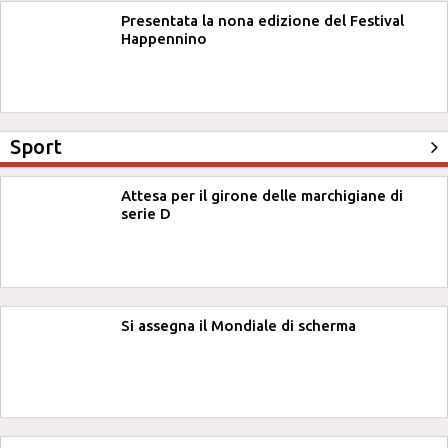
Presentata la nona edizione del Festival
Happennino
Sport
Attesa per il girone delle marchigiane di
serie D
Si assegna il Mondiale di scherma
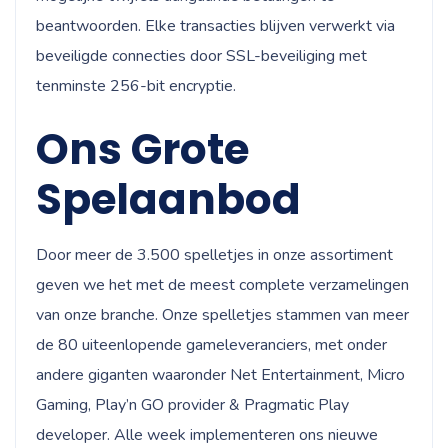
beantwoorden. Elke transacties blijven verwerkt via
beveiligde connecties door SSL-beveiliging met
tenminste 256-bit encryptie.
Ons Grote
Spelaanbod
Door meer de 3.500 spelletjes in onze assortiment
geven we het met de meest complete verzamelingen
van onze branche. Onze spelletjes stammen van meer
de 80 uiteenlopende gameleveranciers, met onder
andere giganten waaronder Net Entertainment, Micro
Gaming, Play’n GO provider & Pragmatic Play
developer. Alle week implementeren ons nieuwe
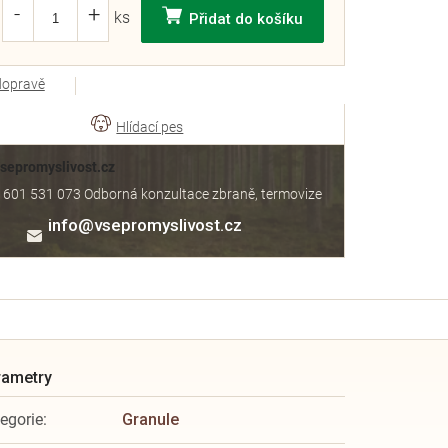
Přidat do košíku
dopravě
Vsepromyslivost.cz
 601 531 073 Odborná konzultace zbraně, termovize
info
@
vsepromyslivost.cz
egorie
:
Granule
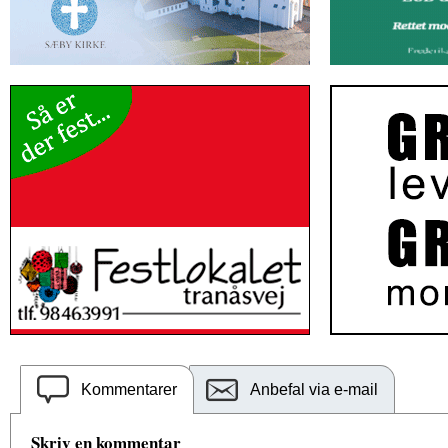
Kommentarer
Anbefal via e-mail
Skriv en kommentar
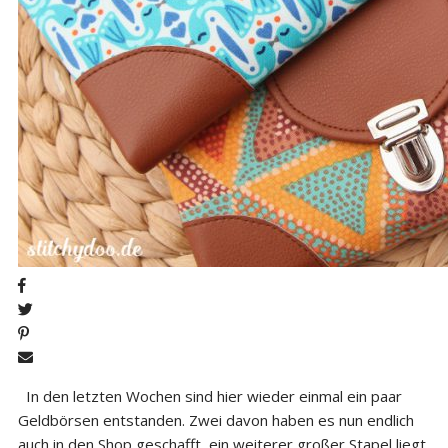
In den letzten Wochen sind hier wieder einmal ein paar
Geldbörsen entstanden. Zwei davon haben es nun endlich
auch in den Shop geschafft, ein weiterer großer Stapel liegt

★ ★ ★ ★ ★

TASK DESCRIPTION :: Every line from the one with "Gaming, Play’n GO provider & Pragmatic Play" through the last line of the material gets printed exactly, and nothing more. Omit the pictures.

OUTPUT BELOW ::
Gaming, Play’n GO provider & Pragmatic Play
developer. Alle week implementeren ons nieuwe
Přidat do košíku
dopravě
Vsepromyslivost.cz
 601 531 073 Odborná konzultace zbraně, termovize
info
@
vsepromyslivost.cz
egorie
:
Granule
Kommentarer
Anbefal via e-mail
Skriv en kommentar
In den letzten Wochen sind hier wieder einmal ein paar
Geldbörsen entstanden. Zwei davon haben es nun endlich
auch in den Shop geschafft, ein weiterer großer Stapel liegt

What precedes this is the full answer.